CINCINNATI -- All the stars were aligning.

Just after they capped a 15-point comeback with AJ McCarron's 25-yard touchdown pass to A.J. Green with 1:50 left in Saturday night's wild-card round game against the Pittsburgh Steelers, the Cincinnati Bengals appeared to be receiving some favor from the cosmos.

Here, the cosmos appeared to be saying, 'You're about to win your first playoff game in 25 years, Cincinnati.'

And then, 14 seconds later, the cosmos gave an abrupt "not so fast," and snatched the postseason destiny that has eluded this city for a generation.

"To have everything right there in front of you, and to have it slip away like that, words can't really describe it," Bengals running back Jeremy Hill later said.

It was Hill's late fourth-quarter fumble that gave the losing Steelers life and the ball back with 1:36 remaining in a defensive classic that was only about to get even more interesting. By this point, you've no doubt read or even debated the impact Vontaze Burfict and Adam Jones' personal-foul penalties had ahead of Chris Boswell's 35-yard game-winning field goal in the game's final seconds.

Before those plays, though, there was Hill.

The same player who lost a trio of fumbles in the regular season couldn't retain possession at the most crucial of times Saturday. All Hill had to do was hang on tight to the football, cram it into his chest pads as he ran, and pick up yards that kept working time off the clock. With Pittsburgh possessing all three of its timeouts, the Bengals felt they had to get a first down -- and force the timeouts to be burned -- before they could think about taking a knee at all. Since Hill got six yards on his fumbled carry, it seemed that -- had he held on to the ball -- all he would have needed was one more run to get the key first down.

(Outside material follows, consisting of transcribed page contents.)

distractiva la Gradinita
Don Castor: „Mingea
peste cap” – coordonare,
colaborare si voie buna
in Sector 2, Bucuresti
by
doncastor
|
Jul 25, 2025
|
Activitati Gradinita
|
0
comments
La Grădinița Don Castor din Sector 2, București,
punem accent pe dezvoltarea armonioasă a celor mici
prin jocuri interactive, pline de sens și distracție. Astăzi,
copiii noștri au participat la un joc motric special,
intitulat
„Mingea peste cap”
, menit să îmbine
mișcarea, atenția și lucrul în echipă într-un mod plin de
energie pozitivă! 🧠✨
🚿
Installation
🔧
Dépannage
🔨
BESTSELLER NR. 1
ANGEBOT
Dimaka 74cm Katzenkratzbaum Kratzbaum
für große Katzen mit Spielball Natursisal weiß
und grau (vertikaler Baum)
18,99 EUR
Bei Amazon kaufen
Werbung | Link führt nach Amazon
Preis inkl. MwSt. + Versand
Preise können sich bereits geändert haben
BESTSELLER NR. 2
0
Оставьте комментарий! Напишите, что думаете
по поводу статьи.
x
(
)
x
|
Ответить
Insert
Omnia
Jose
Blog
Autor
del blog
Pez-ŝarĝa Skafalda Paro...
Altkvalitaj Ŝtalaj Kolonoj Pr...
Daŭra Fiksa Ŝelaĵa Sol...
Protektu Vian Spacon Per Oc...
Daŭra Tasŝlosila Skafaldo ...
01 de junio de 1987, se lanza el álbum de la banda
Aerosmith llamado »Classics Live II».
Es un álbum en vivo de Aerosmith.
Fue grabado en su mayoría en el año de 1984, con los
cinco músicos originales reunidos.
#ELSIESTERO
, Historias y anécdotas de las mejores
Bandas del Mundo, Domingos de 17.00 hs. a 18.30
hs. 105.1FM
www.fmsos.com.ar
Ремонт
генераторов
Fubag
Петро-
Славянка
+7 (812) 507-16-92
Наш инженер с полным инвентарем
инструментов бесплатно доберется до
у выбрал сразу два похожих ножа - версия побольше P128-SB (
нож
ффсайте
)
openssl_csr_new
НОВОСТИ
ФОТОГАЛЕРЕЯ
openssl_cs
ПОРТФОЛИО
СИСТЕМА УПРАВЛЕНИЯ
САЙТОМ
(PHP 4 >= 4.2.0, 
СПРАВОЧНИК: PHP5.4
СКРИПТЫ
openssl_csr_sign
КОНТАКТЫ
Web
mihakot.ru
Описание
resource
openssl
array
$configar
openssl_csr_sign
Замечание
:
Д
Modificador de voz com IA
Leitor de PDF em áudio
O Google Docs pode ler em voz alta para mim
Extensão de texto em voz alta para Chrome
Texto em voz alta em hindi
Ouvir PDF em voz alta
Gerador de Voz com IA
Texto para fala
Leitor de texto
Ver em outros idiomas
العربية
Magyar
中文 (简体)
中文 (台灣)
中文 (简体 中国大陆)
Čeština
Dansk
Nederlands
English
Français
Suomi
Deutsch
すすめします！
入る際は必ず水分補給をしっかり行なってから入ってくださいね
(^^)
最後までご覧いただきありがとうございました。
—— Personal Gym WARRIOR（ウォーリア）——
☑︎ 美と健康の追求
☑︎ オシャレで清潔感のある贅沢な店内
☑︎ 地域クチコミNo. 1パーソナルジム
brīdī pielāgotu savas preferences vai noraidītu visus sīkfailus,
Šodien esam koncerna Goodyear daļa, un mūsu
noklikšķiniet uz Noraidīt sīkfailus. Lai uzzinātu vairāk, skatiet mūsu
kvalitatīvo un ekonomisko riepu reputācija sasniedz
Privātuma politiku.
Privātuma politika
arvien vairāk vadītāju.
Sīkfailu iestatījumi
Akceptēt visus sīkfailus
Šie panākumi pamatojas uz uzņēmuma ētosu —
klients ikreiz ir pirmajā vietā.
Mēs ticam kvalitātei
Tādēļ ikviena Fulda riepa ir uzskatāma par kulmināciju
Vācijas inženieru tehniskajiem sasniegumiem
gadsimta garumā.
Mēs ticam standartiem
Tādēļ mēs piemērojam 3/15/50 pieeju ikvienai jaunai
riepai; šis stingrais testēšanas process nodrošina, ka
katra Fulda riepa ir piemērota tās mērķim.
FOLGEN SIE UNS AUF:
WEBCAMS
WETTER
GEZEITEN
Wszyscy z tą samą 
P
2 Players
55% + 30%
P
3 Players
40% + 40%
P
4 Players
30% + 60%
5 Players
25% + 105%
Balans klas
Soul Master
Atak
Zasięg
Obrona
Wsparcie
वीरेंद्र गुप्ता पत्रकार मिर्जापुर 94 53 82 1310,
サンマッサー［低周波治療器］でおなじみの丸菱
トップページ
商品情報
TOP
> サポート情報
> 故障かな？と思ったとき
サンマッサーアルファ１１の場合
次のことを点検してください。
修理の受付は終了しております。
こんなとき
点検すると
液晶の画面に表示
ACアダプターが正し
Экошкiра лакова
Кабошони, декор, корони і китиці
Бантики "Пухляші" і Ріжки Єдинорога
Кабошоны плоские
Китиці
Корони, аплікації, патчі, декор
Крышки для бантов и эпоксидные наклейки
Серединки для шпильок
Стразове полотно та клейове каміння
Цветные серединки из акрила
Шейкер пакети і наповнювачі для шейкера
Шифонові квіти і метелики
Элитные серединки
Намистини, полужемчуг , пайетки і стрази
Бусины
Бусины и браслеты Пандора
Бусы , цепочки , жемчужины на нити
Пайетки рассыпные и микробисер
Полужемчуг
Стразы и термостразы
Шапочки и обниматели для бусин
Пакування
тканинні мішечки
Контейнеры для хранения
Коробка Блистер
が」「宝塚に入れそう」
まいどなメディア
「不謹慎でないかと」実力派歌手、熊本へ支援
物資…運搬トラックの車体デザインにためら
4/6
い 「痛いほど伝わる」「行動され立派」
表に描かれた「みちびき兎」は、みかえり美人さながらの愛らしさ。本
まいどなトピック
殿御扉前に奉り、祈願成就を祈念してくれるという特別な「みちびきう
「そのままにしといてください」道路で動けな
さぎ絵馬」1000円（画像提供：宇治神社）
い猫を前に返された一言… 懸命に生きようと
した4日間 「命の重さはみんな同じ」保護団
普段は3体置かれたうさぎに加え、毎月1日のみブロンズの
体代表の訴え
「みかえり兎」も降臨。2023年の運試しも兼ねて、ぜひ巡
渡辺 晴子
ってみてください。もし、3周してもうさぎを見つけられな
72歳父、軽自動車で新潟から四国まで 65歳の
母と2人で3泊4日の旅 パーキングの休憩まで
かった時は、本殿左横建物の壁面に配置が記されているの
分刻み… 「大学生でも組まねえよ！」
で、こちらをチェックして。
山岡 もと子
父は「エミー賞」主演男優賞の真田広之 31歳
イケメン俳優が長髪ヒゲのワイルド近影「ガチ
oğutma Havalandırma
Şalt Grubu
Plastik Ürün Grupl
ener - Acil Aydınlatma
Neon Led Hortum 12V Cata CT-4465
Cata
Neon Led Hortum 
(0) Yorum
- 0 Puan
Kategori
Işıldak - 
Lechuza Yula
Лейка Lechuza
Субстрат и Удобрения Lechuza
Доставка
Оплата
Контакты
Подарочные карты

"I don't think we were necessarily in field-goal range there," coach Marvin Lewis said. "You want to get the first down, and win the football game there by running the ball, and we gained six or seven yards ... so I'm not second-guessing that."

Hill said that when he saw a video review upheld, confirming his fumble, he thought about what him and his teammates had put into the whole season to get to that point.

"It's just how hard we worked, everything that we go through," Hill said. "The city, everyone waiting for this moment, and to have that moment right in your hands and to have it slip away, words can't really describe it."